A single number is the whole answer: the count of lines in the records where "será" occurs.

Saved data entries

——————————

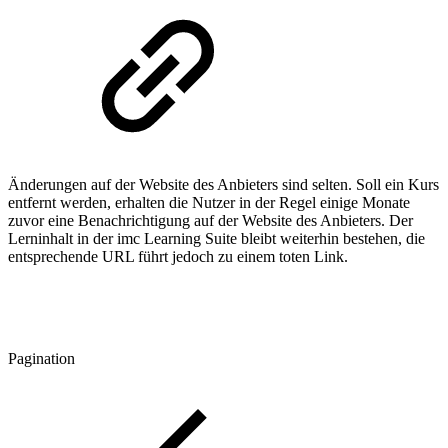
Änderungen auf der Website des Anbieters sind selten. Soll ein Kurs
entfernt werden, erhalten die Nutzer in der Regel einige Monate
zuvor eine Benachrichtigung auf der Website des Anbieters. Der
Lerninhalt in der imc Learning Suite bleibt weiterhin bestehen, die
entsprechende URL führt jedoch zu einem toten Link.
Pagination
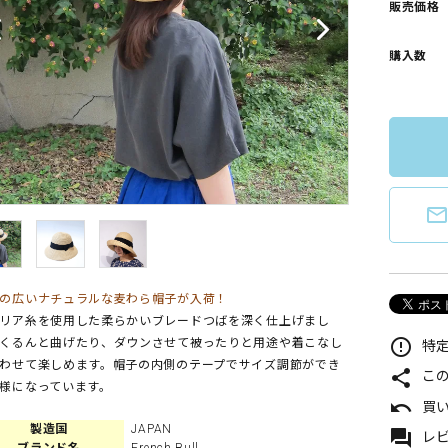
販売価格
購入数
mail_outlin
の広いナチュラルな麦わら帽子が入荷！
リア糸を使用した柔らかいブレードつばを深く仕上げまし
error_outline
くるんと曲げたり、ダウンさせて被ったりと用途や着こなし
特定
わせて楽しめます。帽子の内側のテープでサイズ調節ができ
share
こ
様になっています。
undo
買
製造国
JAPAN
forum
レビ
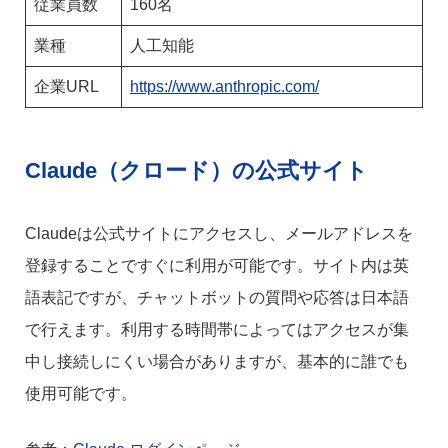
従業員数
160名
業種
人工知能
企業URL
https://www.anthropic.com/
Claude（クロード）の公式サイト
Claudeは公式サイトにアクセスし、メールアドレスを
登録することですぐに利用が可能です。サイト内は英
語表記ですが、チャットボットの質問や応答は日本語
で行えます。利用する時間帯によってはアクセスが集
中し接続しにくい場合がありますが、基本的に誰でも
使用可能です。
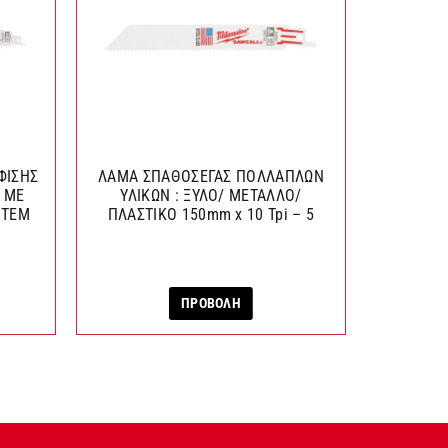
ΦΙΣΗΣ
ΛΑΜΑ ΣΠΑΘΟΣΕΓΑΣ ΠΟΛΛΑΠΛΩΝ
60 
Α ΜΕ
ΥΛΙΚΩΝ : ΞΥΛΟ/ ΜΕΤΑΛΛΟ/
ΑΓ
 TEM
ΠΛΑΣΤΙΚΟ 150mm x 10 Tpi – 5
ΠΡΟΒΟΛΗ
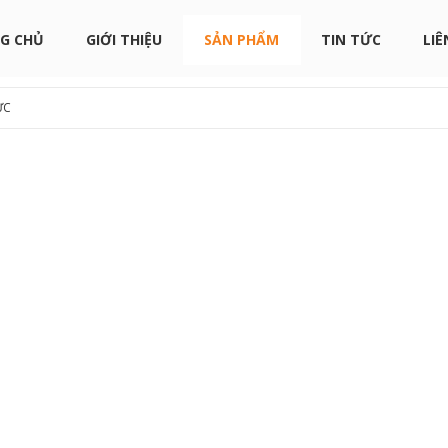
G CHỦ
GIỚI THIỆU
SẢN PHẨM
TIN TỨC
LIÊ
ỰC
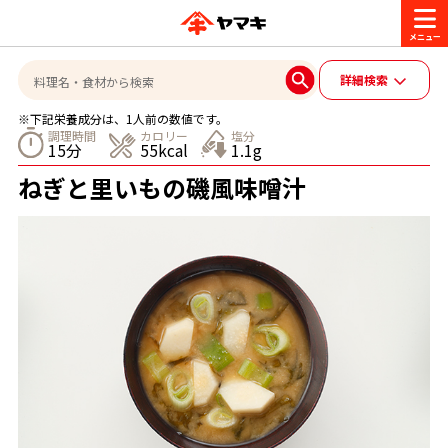
商品情報
詳細検索
※下記栄養成分は、1人前の数値です。
レシピ
調理時間
カロリー
塩分
15分
55kcal
1.1g
ブランド一覧
ねぎと里いもの磯風味噌汁
かつお節・だしを楽しむ
おいしいレシピを探す
CM・キャンペーン
おいしいレシピトップ
かつお節・だしを知る
CM
企業・採用情報
主食レシピ
だしの取り方
ヤマキ『めんつゆ』
ヤマキ 割烹白だし
キャンペーン一覧
企業情報
お問い合わせ
主菜レシピ
かつお節の削り方
- 百年対話
ヤマキお客様相談室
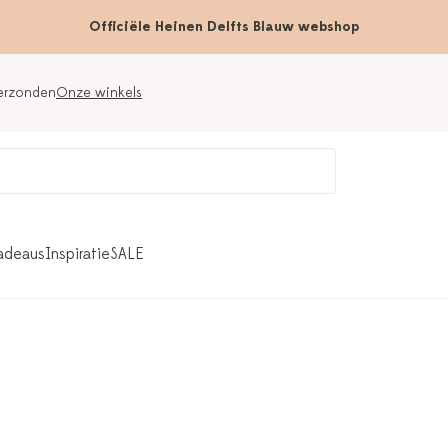
Officiële Heinen Delfts Blauw webshop
verzonden
Onze winkels
adeaus
Inspiratie
SALE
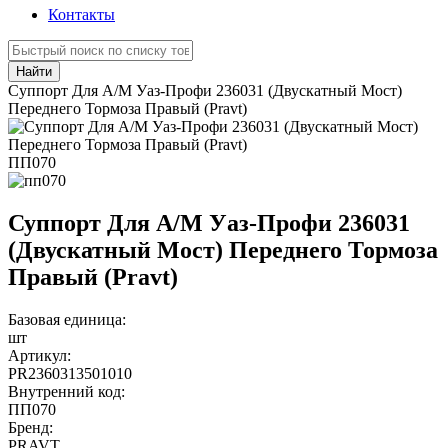
Контакты
Найти
Суппорт Для А/М Уаз-Профи 236031 (Двускатный Мост)
Переднего Тормоза Правый (Pravt)
ПП070
Суппорт Для А/М Уаз-Профи 236031
(Двускатный Мост) Переднего Тормоза
Правый (Pravt)
Базовая единица:
шт
Артикул:
PR2360313501010
Внутренний код:
ПП070
Бренд:
PRAVT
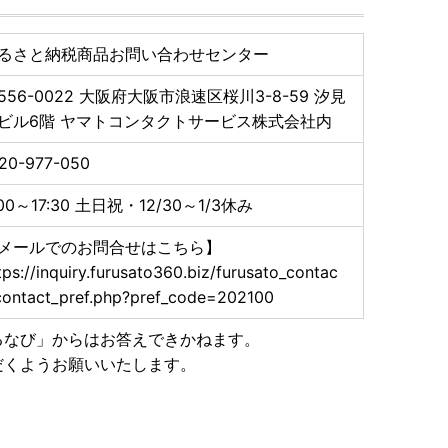
るさと納税商品お問い合わせセンター
556-0022
大阪府大阪市浪速区桜川3-8-59 汐見
ビル6階 ヤマトコンタクトサービス株式会社内
20-977-050
:00～17:30 土日祝・12/30～1/3休み
メールでのお問合せはこちら】
tps://inquiry.furusato360.biz/furusato_contac
contact_pref.php?pref_code=202100
るなび」からはお答えできかねます。
だくようお願いいたします。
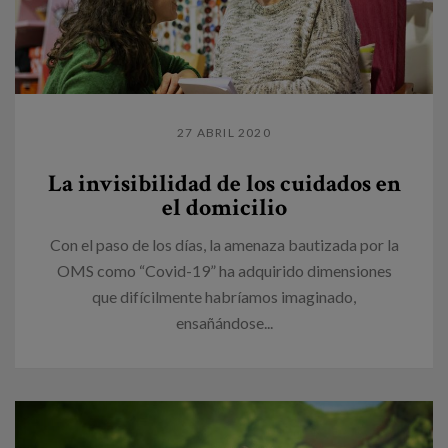
27 ABRIL 2020
La invisibilidad de los cuidados en
el domicilio
Con el paso de los días, la amenaza bautizada por la
OMS como “Covid-19” ha adquirido dimensiones
que difícilmente habríamos imaginado,
ensañándose...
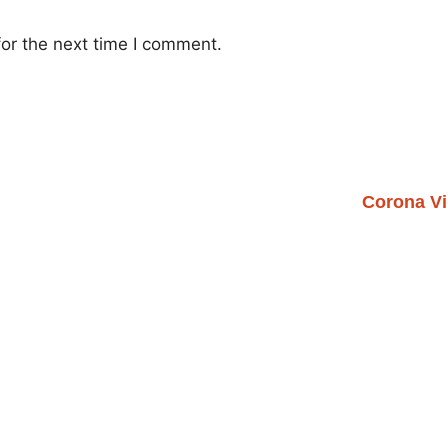
or the next time I comment.
Corona Vi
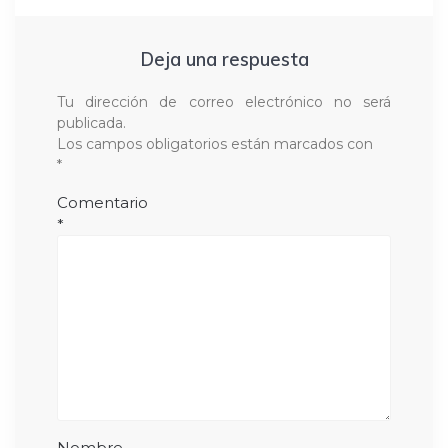
Deja una respuesta
Tu dirección de correo electrónico no será
publicada.
Los campos obligatorios están marcados con
*
Comentario
*
Nombre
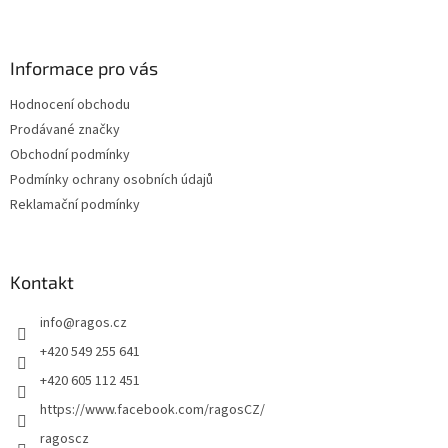
Z
á
p
a
Informace pro vás
t
Hodnocení obchodu
í
Prodávané značky
Obchodní podmínky
Podmínky ochrany osobních údajů
Reklamační podmínky
Kontakt
info
@
ragos.cz
+420 549 255 641
+420 605 112 451
https://www.facebook.com/ragosCZ/
ragoscz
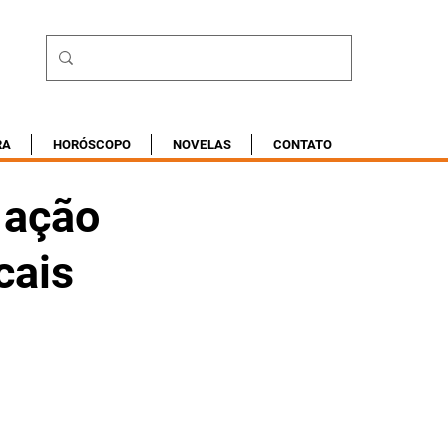
RA
HORÓSCOPO
NOVELAS
CONTATO
 ação
cais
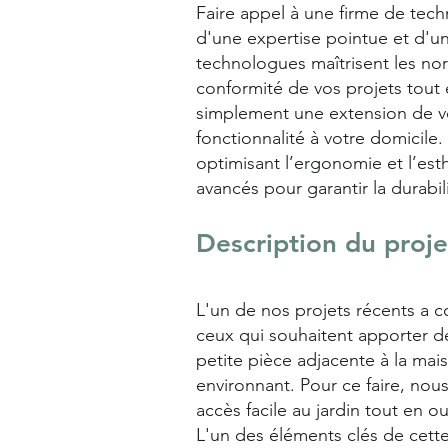
Faire appel à une firme de te
d'une expertise pointue et d'u
technologues maîtrisent les no
conformité de vos projets tout 
simplement une extension de vot
fonctionnalité à votre domicil
optimisant l’ergonomie et l’es
avancés pour garantir la durabili
Description du proj
L'un de nos projets récents a c
ceux qui souhaitent apporter de 
petite pièce adjacente à la mai
environnant. Pour ce faire, no
accès facile au jardin tout en ou
L'un des éléments clés de cett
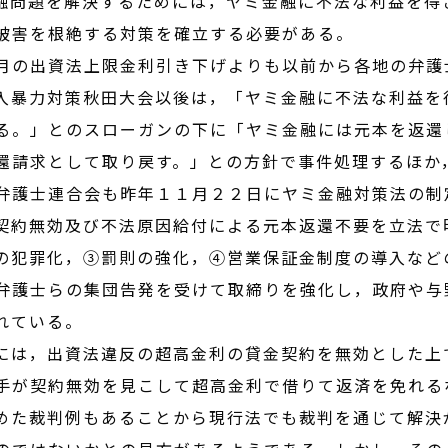
融問題を解決するためには，ヤミ金融に不法な利益を得
被害を根絶する対策を確立する必要がある。
の出資法上限金利引き下げよりも以前から各地の弁護
入暴力対策秋田大会以後は，「ヤミ金融に不法な利益を
る。」とのスローガンの下に「ヤミ金融には元本を返還
還請求として取り戻す。」との方針で事件処理するほか
弁護士連合会も昨年１１月２２日にヤミ金融対策法の制
契約無効及び不法原因給付による元本返還不要を立法で
の犯罪化，③罰則の強化，④営業保証金制度の導入など
弁護士らの集団告発を受けて取締りを強化し，政府や与
れている。
は，出資法違反の超高金利の貸金契約を無効とした上
手が契約無効を見こして超高金利で借りて返済を免れる
めた裁判例もあることから現行法でも裁判を通じて解決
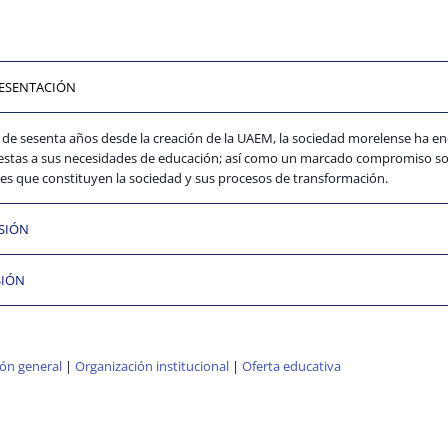
ESENTACIÓN
de sesenta años desde la creación de la UAEM, la sociedad morelense ha enc
estas a sus necesidades de educación; así como un marcado compromiso soc
es que constituyen la sociedad y sus procesos de transformación.
SIÓN
SIÓN
ón general
|
Organización institucional
|
Oferta educativa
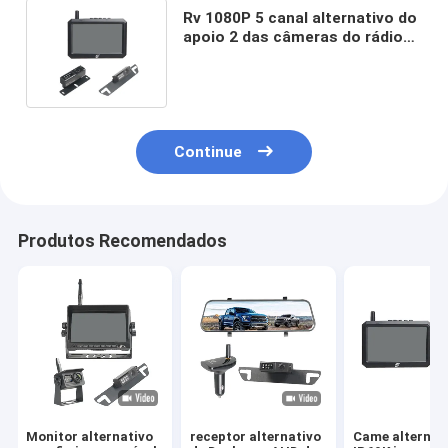
Rv 1080P 5 canal alternativo do
apoio 2 das câmeras do rádio
do monitor do IPS da polegada
Continue
Produtos Recomendados
Monitor alternativo
receptor alternativo
Came alternat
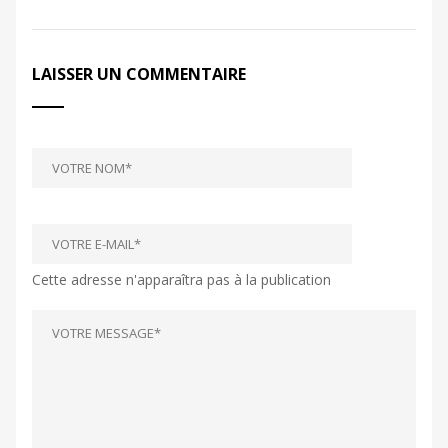
LAISSER UN COMMENTAIRE
Cette adresse n'apparaîtra pas à la publication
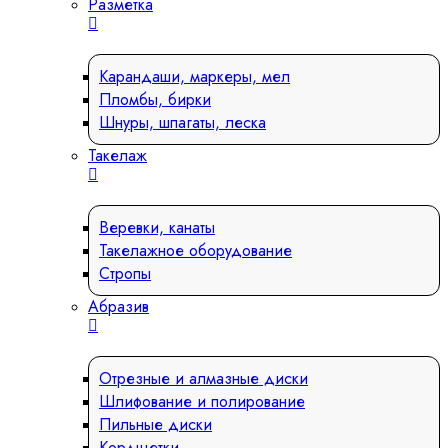
Разметка
Карандаши, маркеры, мел
Пломбы, бирки
Шнуры, шпагаты, леска
Такелаж
Веревки, канаты
Такелажное оборудование
Стропы
Абразив
Отрезные и алмазные диски
Шлифование и полирование
Пильные диски
Кордщетки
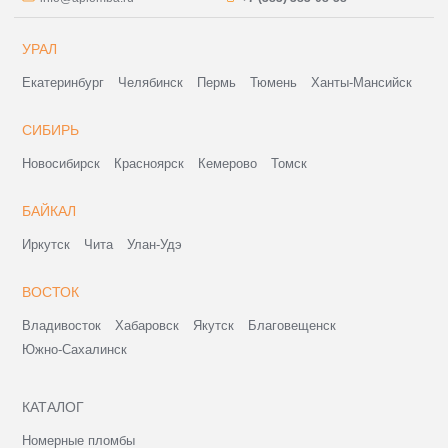
УРАЛ
Екатеринбург
Челябинск
Пермь
Тюмень
Ханты-Мансийск
СИБИРЬ
Новосибирск
Красноярск
Кемерово
Томск
БАЙКАЛ
Иркутск
Чита
Улан-Удэ
ВОСТОК
Владивосток
Хабаровск
Якутск
Благовещенск
Южно-Сахалинск
КАТАЛОГ
Номерные пломбы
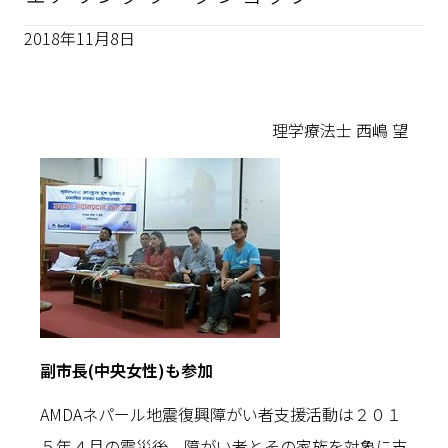
2018年11月8日
理学療法士 西嶋 望
副市長(中央女性)も参加
AMDAネパール地震復興障がい者支援活動は２０１
５年４月の震災後、障がい者とその家族を対象に支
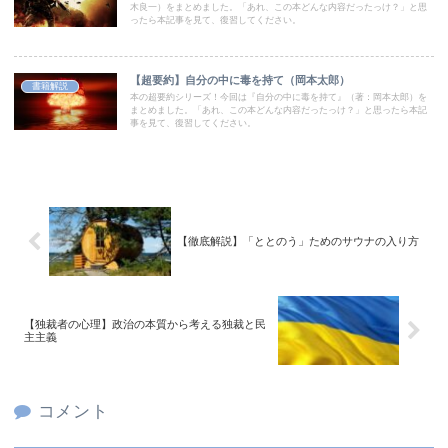
木良一）をまとめました。「あれ、この本どんな内容だったっけ？」と思
ったら本記事を見て、復習してください。
【超要約】自分の中に毒を持て（岡本太郎）
書籍解説
本の超要約シリーズ！今回は『自分の中に毒を持て』（著：岡本太郎）を
まとめました。「あれ、この本どんな内容だったっけ？」と思ったら本記
事を見て、復習してください。
【徹底解説】「ととのう」ためのサウナの入り方
【独裁者の心理】政治の本質から考える独裁と民
主主義
コメント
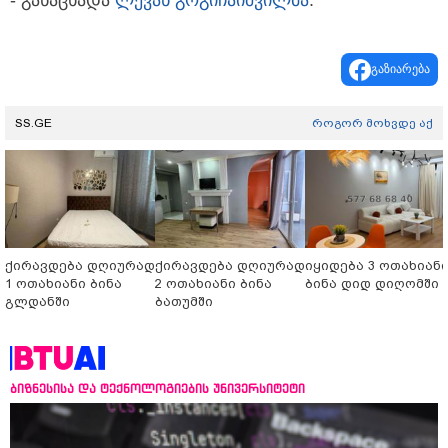
- განაცხადა
ლევან გოგიჩაიშვილმა
.
გაზიარება
SS.GE
როგორ მოხვდე აქ
ქირავდება დღიურად
ქირავდება დღიურად
იყიდება 3 ოთახიან
1 ოთახიანი ბინა
2 ოთახიანი ბინა
ბინა დიდ დიღომში
გლდანში
ბათუმში
ბიზნესისა და ტექნოლოგიების უნივერსიტეტი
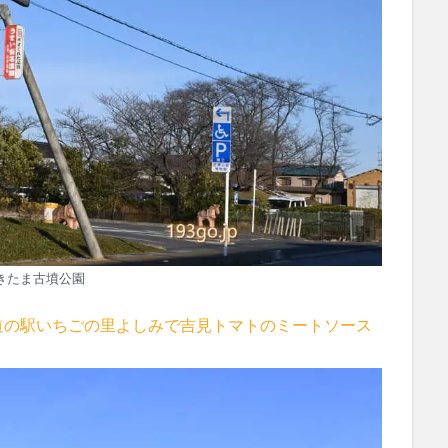
きたま古墳公園
道の駅いちごの里よしみで吉見トマトのミートソース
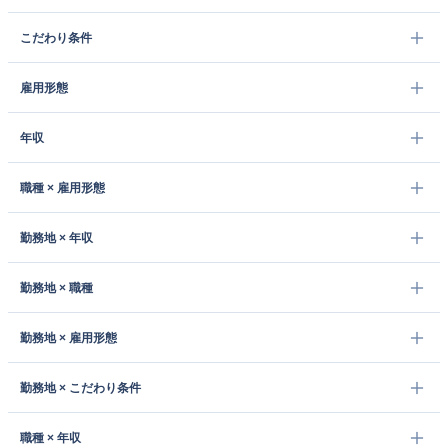
こだわり条件
雇用形態
年収
職種 × 雇用形態
勤務地 × 年収
勤務地 × 職種
勤務地 × 雇用形態
勤務地 × こだわり条件
職種 × 年収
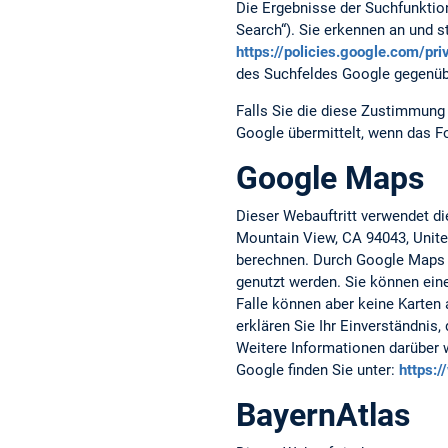
Die Ergebnisse der Suchfunktio
Search“). Sie erkennen an und
https://policies.google.com/pr
des Suchfeldes Google gegenüb
Falls Sie die diese Zustimmung 
Google übermittelt, wenn das F
Google Maps
Dieser Webauftritt verwendet d
Mountain View, CA 94043, Unite
berechnen. Durch Google Maps 
genutzt werden. Sie können eine
Falle können aber keine Karten 
erklären Sie Ihr Einverständnis
Weitere Informationen darüber 
Google finden Sie unter:
https:
BayernAtlas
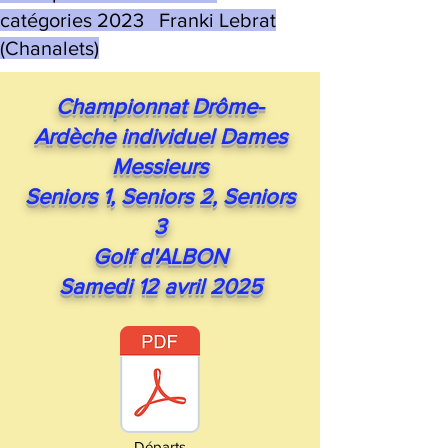
catégories 2023 Franki Lebrat
(Chanalets)
Championnat Drôme-
Ardèche individuel Dames
Messieurs
Seniors 1, Seniors 2, Seniors
3
Golf d'ALBON
Samedi 12 avril 2025
Départs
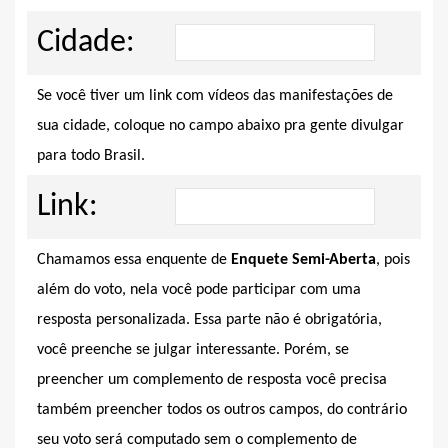
Cidade:
Se você tiver um link com vídeos das manifestações de
sua cidade, coloque no campo abaixo pra gente divulgar
para todo Brasil.
Link:
Chamamos essa enquente de
Enquete Semi-Aberta
, pois
além do voto, nela você pode participar com uma
resposta personalizada. Essa parte não é obrigatória,
você preenche se julgar interessante. Porém, se
preencher um complemento de resposta você precisa
também preencher todos os outros campos, do contrário
seu voto será computado sem o complemento de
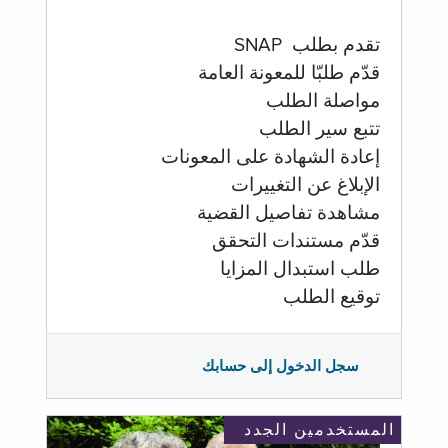
تقدم بطلب SNAP
قدّم طلبّا للمعونة العامة
مواصلة الطلب
تتبع سير الطلب
إعادة الشهادة على المعونات
الإبلاغ عن التغييرات
مشاهدة تفاصيل القضية
قدّم مستندات التحقق
طلب استبدال المزايا
توقيع الطلب
سجل الدخول إلى حسابك
المستخدمين الجدد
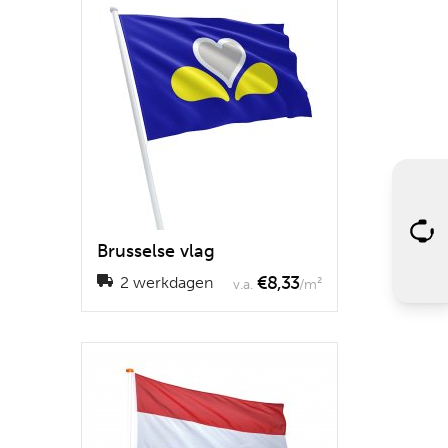
Brusselse vlag
€8,33
2 werkdagen
v.a.
/m²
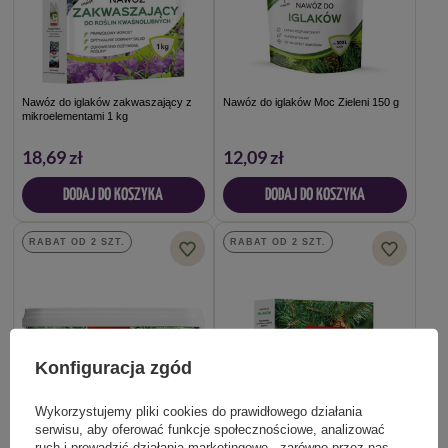
Nawóz do iglaków zakwaszający z
Nawóz do iglaków Moc Zieleni 150 g
mikroelementami 1 kg
18,69 zł
12,09 zł
DODAJ DO KOSZYKA
DODAJ DO KOSZYKA
RABAT OD 2 SZT.
RABAT OD 2 SZT.
Konfiguracja zgód
Wykorzystujemy pliki cookies do prawidłowego działania
serwisu, aby oferować funkcje społecznościowe, analizować
ruch i prowadzić działania marketingowe - zarówno przez nas,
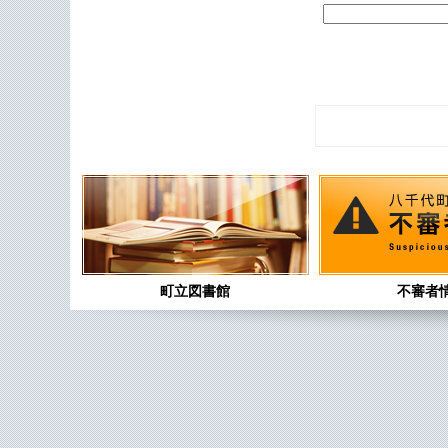
町立図書館
不審者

——————————

▶ _Answer space_: 2